Aldo Lado (born 5 December 1934) is an Italian film and television director, screenwriter and author. He is known internationally for his contributions to the giallo genre during the 1970's, through his films Short Night of Glass Dolls (1971) and Who Saw Her Die? (1972). Several of his films are considered cult classics.

Biography 
Lado was born in Fiume, Italy (today Rijeka, Croatia) on December 5, 1934.

He came up through the film industry as an assistant director, notably to Bernardo Bertolucci on The Conformist (1970). After writing the story for the 1971 giallo The Designated Victim, he made his directorial debut later that year with Short Night of Glass Dolls. Lado took the job after two previous directors, Maurizio Lucidi and Antonio Margheriti, fell through. The film was a success, and he followed it with another giallo, Who Saw Her Die?.

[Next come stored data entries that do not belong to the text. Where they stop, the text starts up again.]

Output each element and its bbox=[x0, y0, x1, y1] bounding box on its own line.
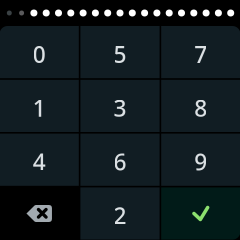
staticText: 9 bbox=[194, 147, 207, 177]
button[interactable]: 5 bbox=[80, 26, 160, 78]
staticText: 7 bbox=[194, 39, 207, 69]
staticText: 6 bbox=[114, 147, 126, 177]
button[interactable]: 1 bbox=[0, 80, 79, 132]
button[interactable]: 7 bbox=[161, 26, 240, 78]
staticText: 0 bbox=[33, 39, 46, 69]
staticText: 8 bbox=[194, 93, 207, 123]
button[interactable]: 9 bbox=[161, 134, 240, 186]
button[interactable]: 0 bbox=[0, 26, 79, 78]
button[interactable]: 4 bbox=[0, 134, 79, 186]
staticText: 4 bbox=[33, 147, 46, 177]
staticText: 5 bbox=[114, 39, 126, 69]
button[interactable]: 3 bbox=[80, 80, 160, 132]
button[interactable]: Confirm bbox=[161, 187, 240, 240]
button[interactable]: Delete bbox=[0, 187, 79, 240]
staticText: 1 bbox=[33, 93, 46, 123]
staticText: 2 bbox=[114, 200, 126, 230]
button[interactable]: 2 bbox=[80, 187, 160, 240]
staticText: 3 bbox=[114, 93, 126, 123]
button[interactable]: 8 bbox=[161, 80, 240, 132]
button[interactable]: 6 bbox=[80, 134, 160, 186]
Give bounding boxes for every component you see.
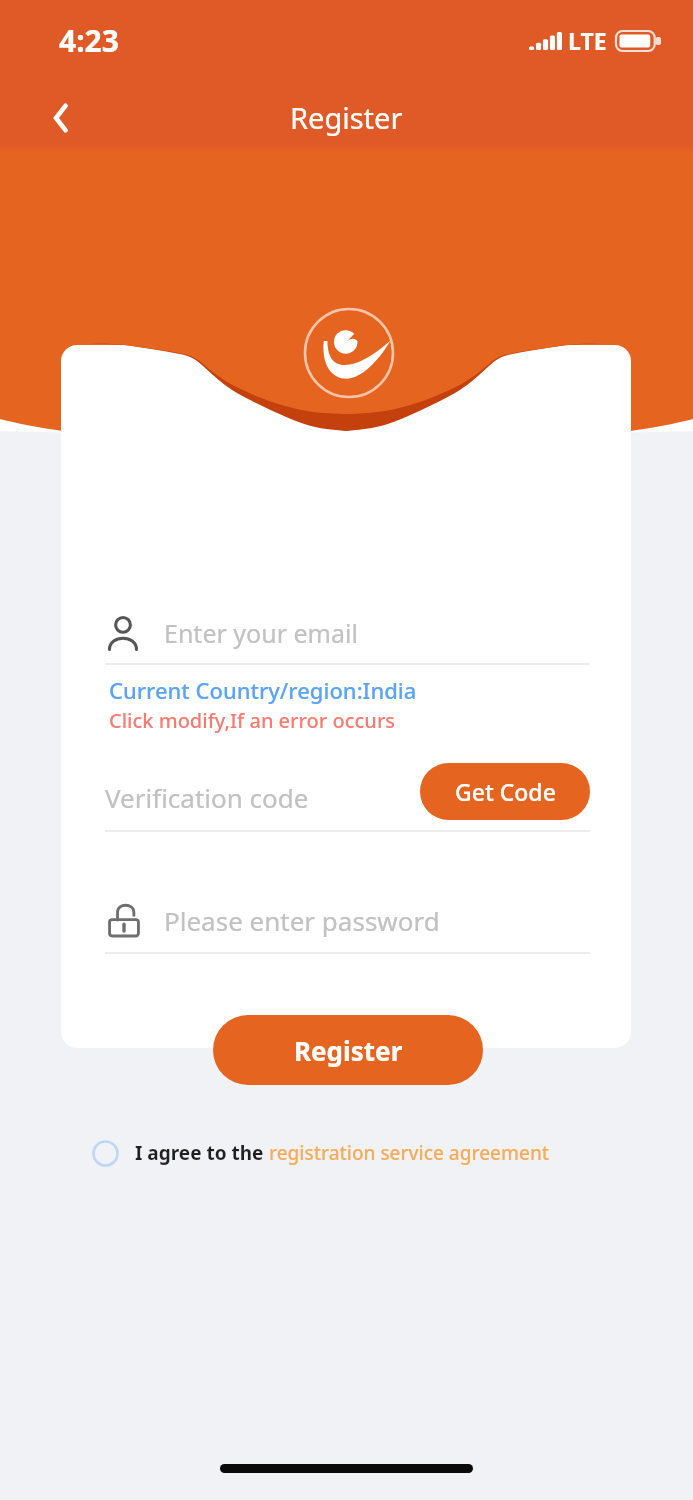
staticText: Click modify,If an error occurs: [109, 707, 396, 734]
staticText: Please enter password: [164, 903, 440, 938]
staticText: registration service agreement: [269, 1140, 550, 1166]
button[interactable]: Register: [213, 1015, 483, 1085]
button[interactable]: Back: [30, 89, 88, 147]
staticText: LTE: [568, 25, 607, 56]
button[interactable]: I agree to the: [92, 1130, 550, 1176]
staticText: Enter your email: [164, 616, 358, 650]
staticText: Verification code: [105, 780, 309, 815]
staticText: Current Country/region:India: [109, 675, 417, 705]
button[interactable]: Get Code: [420, 763, 590, 820]
staticText: 4:23: [59, 20, 119, 61]
staticText: I agree to the: [135, 1140, 269, 1166]
staticText: Get Code: [455, 776, 556, 807]
staticText: Register: [290, 98, 403, 137]
staticText: Register: [294, 1033, 403, 1068]
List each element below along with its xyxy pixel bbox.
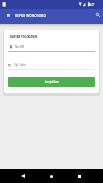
staticText: RSPKU WONOSOBO [15, 14, 46, 18]
button[interactable]: Open navigation menu [4, 10, 13, 19]
button[interactable]: Home [44, 169, 58, 183]
button[interactable]: Lanjutkan [8, 77, 95, 87]
button[interactable]: Recent apps [72, 169, 86, 183]
staticText: No RM [15, 45, 25, 49]
button[interactable]: Search [93, 10, 102, 19]
button[interactable]: Back [16, 169, 30, 183]
staticText: Lanjutkan [45, 80, 59, 84]
staticText: Tgl. Lahir [14, 63, 27, 67]
staticText: DAFTAR POLIKLINIK [10, 35, 38, 38]
staticText: 8:47 [89, 3, 95, 7]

Lado's subsequent films were in a variety of genres, including drama (Woman Buried Alive, The Cousin), romance (La cosa buffa), and horror (Last Stop on the Night Train). In 1979, he directed the Star Wars cash-in The Humanoid, for which he was credited under the George Lucas-esque pseudonym "George B. Lewis". In 1981, he directed the Alberto Moravia adaptation La disubbidienza.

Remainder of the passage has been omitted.